Saved entries:
◆ ◆ ◆

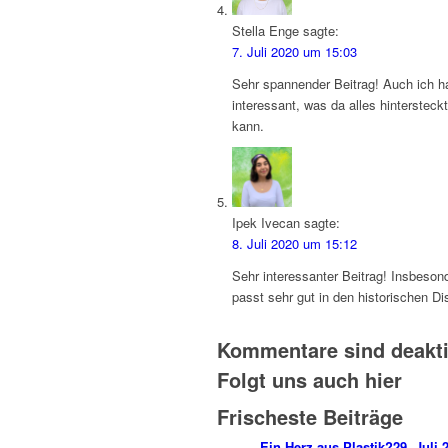
Stella Enge
sagte:
7. Juli 2020 um 15:03
Sehr spannender Beitrag! Auch ich h
interessant, was da alles hintersteck
kann.
Ipek Ivecan
sagte:
8. Juli 2020 um 15:12
Sehr interessanter Beitrag! Insbeson
passt sehr gut in den historischen Di
Kommentare sind deaktiv
Folgt uns auch hier
Frischeste Beiträge
Ein Herz aus Plastik?
29. Juli 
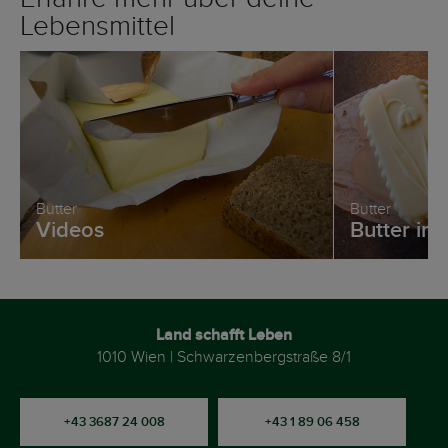
Lebensmittel
Butter
Butter
Videos
Butter in
Land schafft Leben
1010 Wien | Schwarzenbergstraße 8/1
+43 3687 24 008
+43 1 89 06 458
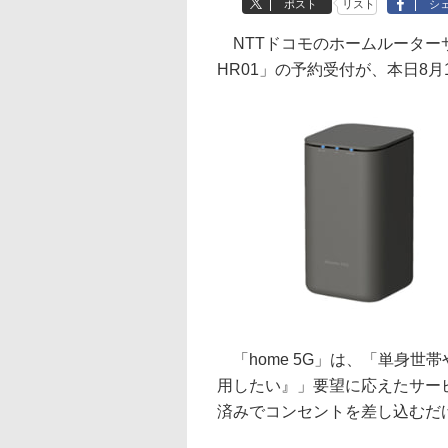
ポスト
リスト
シ
NTTドコモのホームルーターサー
HR01」の予約受付が、本日8月
「home 5G」は、「単身世
用したい』」要望に応えたサー
済みでコンセントを差し込むだけ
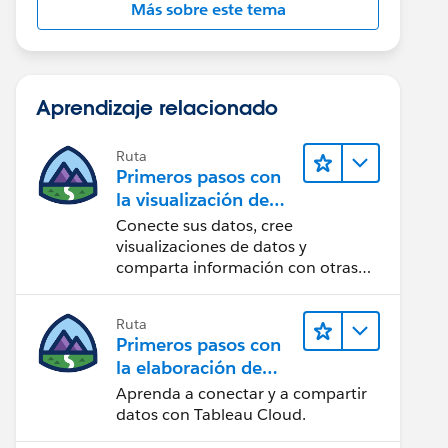
Más sobre este tema
Aprendizaje relacionado
Ruta
Primeros pasos con
la visualización de
datos en Tableau
Conecte sus datos, cree
Desktop
visualizaciones de datos y
comparta información con otras
personas.
Ruta
Primeros pasos con
la elaboración de
contenido web en
Aprenda a conectar y a compartir
Tableau Cloud
datos con Tableau Cloud.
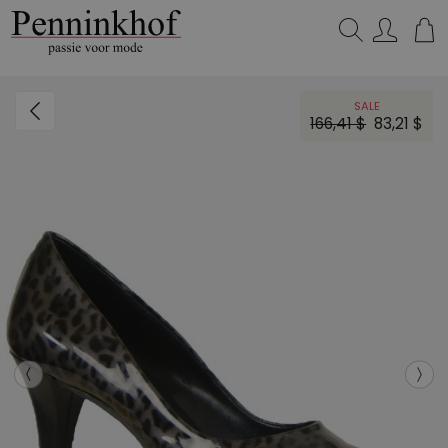
Zoeken...
SALE
166,41 $
83,21 $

◆ ◆ ◆

## EXERCISE
Exact repetition of all the records is required, with the pictures excluded.

## RESULT
Stella Enge
sagte:
7. Juli 2020 um 15:03
Sehr spannender Beitrag! Auch ich h
interessant, was da alles hintersteck
kann.
Ipek Ivecan
sagte:
8. Juli 2020 um 15:12
Sehr interessanter Beitrag! Insbeson
passt sehr gut in den historischen Di
Kommentare sind deaktiv
Folgt uns auch hier
Frischeste Beiträge
Ein Herz aus Plastik?
29. Juli 
Lebensmittel
Butter
Butter
Videos
Butter in
Land schafft Leben
1010 Wien | Schwarzenbergstraße 8/1
+43 3687 24 008
+43 1 89 06 458
ポスト
リスト
シ
NTTドコモのホームルーターサー
HR01」の予約受付が、本日8月
「home 5G」は、「単身世
用したい』」要望に応えたサー
済みでコンセントを差し込むだけ
Más sobre este tema
Aprendizaje relacionado
Ruta
Primeros pasos con
la visualización de
datos en Tableau
Conecte sus datos, cree
Desktop
visualizaciones de datos y
comparta información con otras
personas.
Ruta
Primeros pasos con
la elaboración de
contenido web en
Aprenda a conectar y a compartir
Tableau Cloud
datos con Tableau Cloud.
Zoeken...
SALE
166,41 $
83,21 $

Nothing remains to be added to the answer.